According to Ono et al,41) the white gen is chosen because the spaP gene is described as the one with the greatest sensitivity to detect S mutans. However, a recent study on strains in Chilean population reported the presence of the gtfB gene in 100% of S. mutans strains ,( 45) while only 63% shows the presence of the spaP gene,42)(43)(44) which explains the choice of the gtfB gene for this study. However, this fact minimizes, but does not guarantee, detection defects, due to the possibility of finding polymorphism.
The etiology of dental caries has been traditionally linked to imbalances in dental biofilm;1)(12) however, counts of CFU of S. mutans in saliva are used to define disease risk. This dichotomy used to be based on the ease of volumetric measurement of saliva samples compared to the difficulty in determining the amount of dental biofilm. Currently, molecular techniques allow quantifying such risk in dental biofilm; therefore, it is recommended to obtain biofilm samples, since this is the natural niche of S. mutans in the oral cavity. The present study showed greater amount of S. mutans in biofilm (average 74.24 x 105) that saliva (average 14, 85 by 105), making it a tool of greater precision for the identification and quantification of S. mutans in biofilm during the stage of evaluation of cariogenic risk.

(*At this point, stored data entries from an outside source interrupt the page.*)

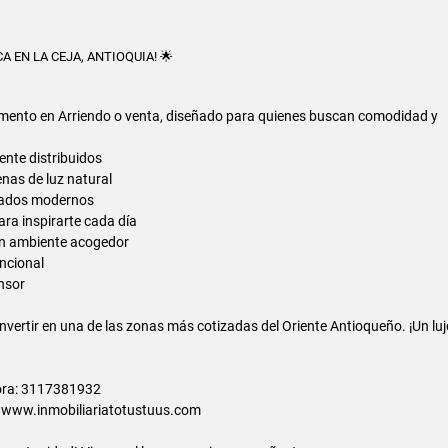
 EN LA CEJA, ANTIOQUIA! 🌟
amento en Arriendo o venta, diseñado para quienes buscan comodidad y
nte distribuidos
lenas de luz natural
bados modernos
ara inspirarte cada día
on ambiente acogedor
ncional
ensor
 invertir en una de las zonas más cotizadas del Oriente Antioqueño. ¡Un lu
ora: 3117381932
: www.inmobiliariatotustuus.com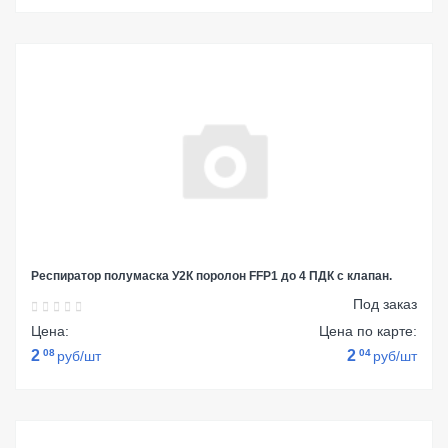
Респиратор полумаска У2К поролон FFP1 до 4 ПДК с клапан.
Под заказ
Цена:
Цена по карте:
2
08
2
04
руб/шт
руб/шт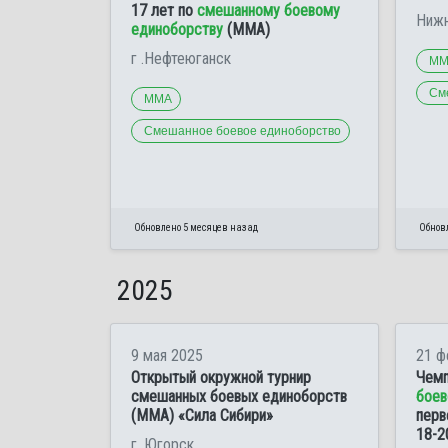
17 лет по
смешанному боевому
Нижн
единоборству
(ММА)
г .Нефтеюганск
ММ
См
ММА
Смешанное боевое единоборство
Обновлено 5 месяцев назад
Обнов
2025
9 мая 2025
21 ф
Открытый окружной турнир
Чемп
смешанных боевых единоборств
боев
(ММА) «Сила Сибири»
перв
18-2
г. Югорск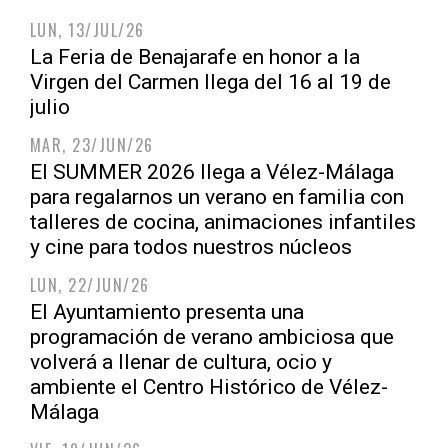
LUN, 13/JUL/26
La Feria de Benajarafe en honor a la
Virgen del Carmen llega del 16 al 19 de
julio
MAR, 23/JUN/26
El SUMMER 2026 llega a Vélez-Málaga
para regalarnos un verano en familia con
talleres de cocina, animaciones infantiles
y cine para todos nuestros núcleos
LUN, 22/JUN/26
El Ayuntamiento presenta una
programación de verano ambiciosa que
volverá a llenar de cultura, ocio y
ambiente el Centro Histórico de Vélez-
Málaga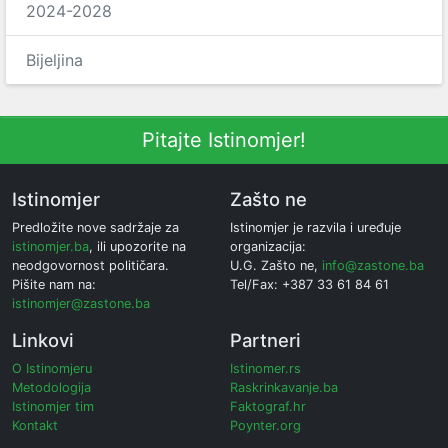
2024-2028
Bijeljina
Pitajte Istinomjer!
Istinomjer
Zašto ne
Predložite nove sadržaje za
Istinomjer je razvila i uređuje
istinomjer.ba
, ili upozorite na
organizacija:
neodgovornost političara.
U.G. Zašto ne,
info@zastone.ba
Pišite nam na:
Tel/Fax: +387 33 61 84 61
istinomjer@zastone.ba
Linkovi
Partneri
O Istinomjeru
Istinomer.rs
Metodologija
Raskrinkavanje.ba
Istinomjer tim
Faktograf.hr
Kontakt
Poynter.org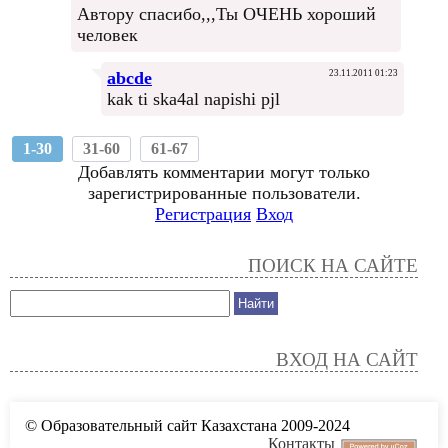
Автору спасибо,,,Ты ОЧЕНЬ хороший
человек
abcde
23.11.2011 01:23
kak ti ska4al napishi pjl
1-30
31-60
61-67
Добавлять комментарии могут только
зарегистрированные пользователи.
Регистрация
Вход
ПОИСК НА САЙТЕ
ВХОД НА САЙТ
© Образовательный сайт Казахстана 2009-2024
Контакты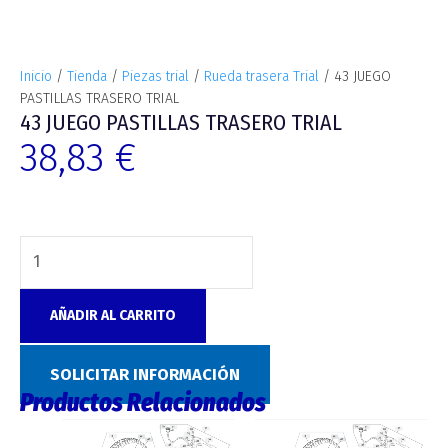
Inicio
/
Tienda
/
Piezas trial
/
Rueda trasera Trial
/ 43 JUEGO
PASTILLAS TRASERO TRIAL
43 JUEGO PASTILLAS TRASERO TRIAL
38,83
€
AÑADIR AL CARRITO
SKU:
C390
Categoría:
Rueda trasera Trial
SOLICITAR INFORMACIÓN
Productos Relacionados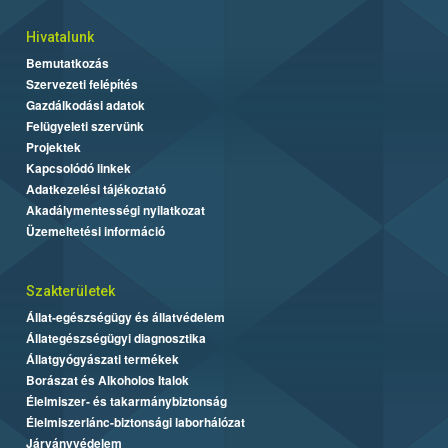
Hivatalunk
Bemutatkozás
Szervezeti felépítés
Gazdálkodási adatok
Felügyeleti szervünk
Projektek
Kapcsolódó linkek
Adatkezelési tájékoztató
Akadálymentességi nyilatkozat
Üzemeltetési információ
Szakterületek
Állat-egészségügy és állatvédelem
Állategészségügyi diagnosztika
Állatgyógyászati termékek
Borászat és Alkoholos Italok
Élelmiszer- és takarmánybiztonság
Élelmiszerlánc-biztonsági laborhálózat
Járványvédelem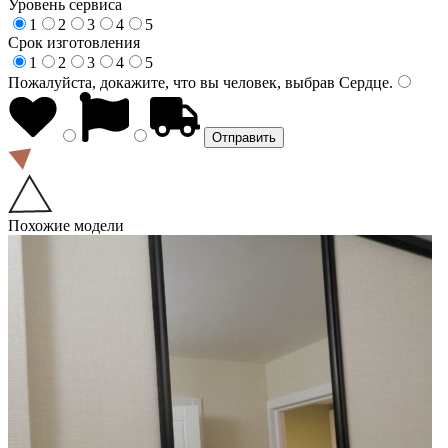
Уровень сервиса
1
2
3
4
5
Срок изготовления
1
2
3
4
5
Пожалуйста, докажите, что вы человек, выбрав
Сердце
.
Похожие модели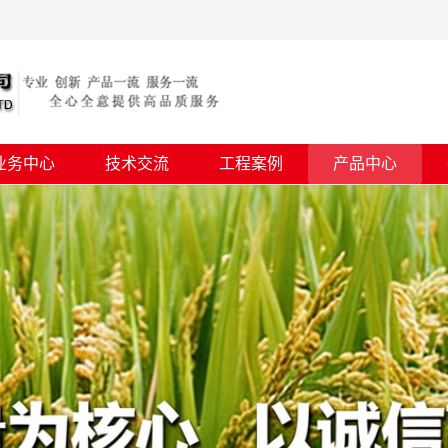
业务中心
技术交流
工程案例
产品中心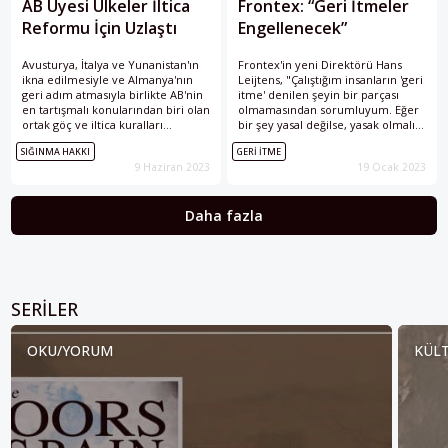
AB Üyesi Ülkeler İltica
Frontex: “Geri İtmeler
Reformu İçin Uzlaştı
Engellenecek”
Avusturya, İtalya ve Yunanistan'ın
Frontex'in yeni Direktörü Hans
ikna edilmesiyle ve Almanya'nın
Leijtens, "Çalıştığım insanların 'geri
geri adım atmasıyla birlikte AB'nin
itme' denilen şeyin bir parçası
en tartışmalı konularından biri olan
olmamasından sorumluyum. Eğer
ortak göç ve iltica kuralları
bir şey yasal değilse, yasak olmalı.
üzerinde nitelikli bir çoğunluk
Dolayısıyla bunun çok açık
SIĞINMA HAKKI
GERI İTME
sağlayarak anlaşmaya vardığı
olduğunu düşünüyorum." diye
9 Haziran 2023
19 Ocak 2023
açıklandı. Peki, reform kapsamında
konuştu.
neler değişecek ve Alman
hükûmeti neden eleştiriliyor?
Daha fazla
SERILER
OKU/YORUM
KÜLT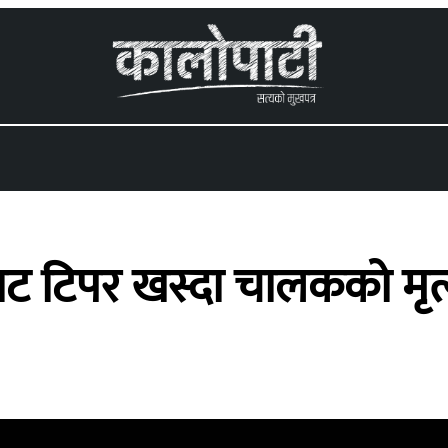
 menu
ाट टिपर खस्दा चालकको मृत्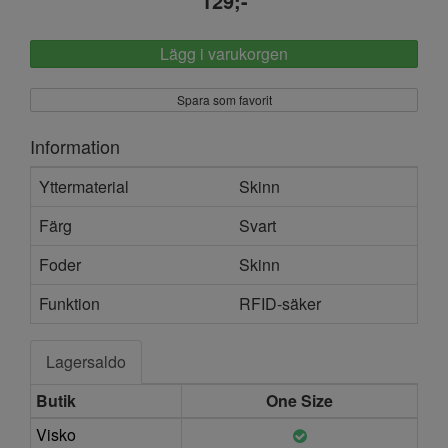
129;-
Lägg i varukorgen
Spara som favorit
Information
Yttermaterial
Skinn
Färg
Svart
Foder
Skinn
Funktion
RFID-säker
Lagersaldo
Butik
One Size
Visko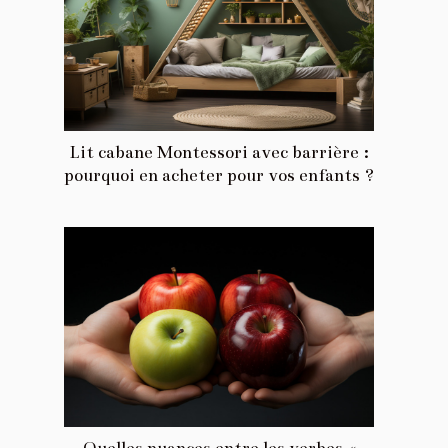
Lit cabane Montessori avec barrière :
pourquoi en acheter pour vos enfants ?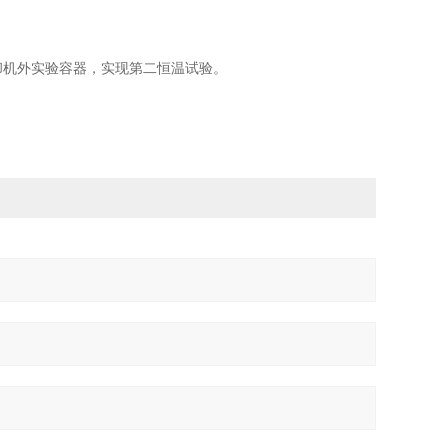
却机外实验容器，实现第二恒温试验。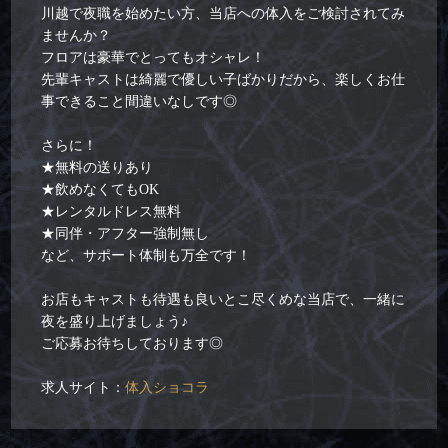
川越で夜職を始めたい方、当店への体入をご検討されてみ
ませんか？
フロアは豪華でとってもオシャレ！
先輩キャストは綺麗で優しい子ばかりだから、楽しくお仕
事できること間違いなしです◎
さらに！
★無料の送りあり
★飲めなくてもOK
★レンタルドレス無料
★同伴・アフター強制無し
など、サポート体制も万全です！
お店もキャストも待遇も良いとこ尽くめな当店で、一緒に
夜を盛り上げましょう♪
ご応募お待ちしております◎
求人サイト：
体入ショコラ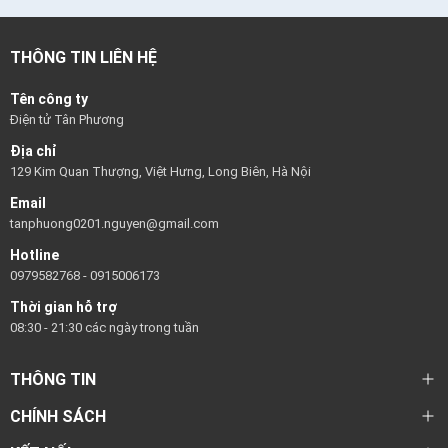
THÔNG TIN LIÊN HỆ
Tên công ty
Điện tử Tân Phương
Địa chỉ
129 Kim Quan Thượng, Việt Hưng, Long Biên, Hà Nội
Email
tanphuong0201.nguyen@gmail.com
Hotline
0979582768
-
0915006173
Thời gian hỗ trợ
08:30 - 21:30 các ngày trong tuần
THÔNG TIN
CHÍNH SÁCH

Finally, the appropriate distribution of dilutions on the standardization curve showed the procedural and methodological precision in creating the graph (the five recommended points were used), which allowed validating subsequent quantifications performed for each sample. The same accuracy was observed in the behavior of fluorescence under the threshold in analyzing No Template Controls, demonstrating the absence of external contaminations during the processes, as well as the absence of primer dimers.
CONCLUSIONS
The used methodology allows identifying and quantifying S. mutans in saliva and dental biofilm samples stored in cold, in a specific, sensitive and quick manner, using specific primers. The qPCR technique enables processing a greater volume of samples, which saves time in obtaining results.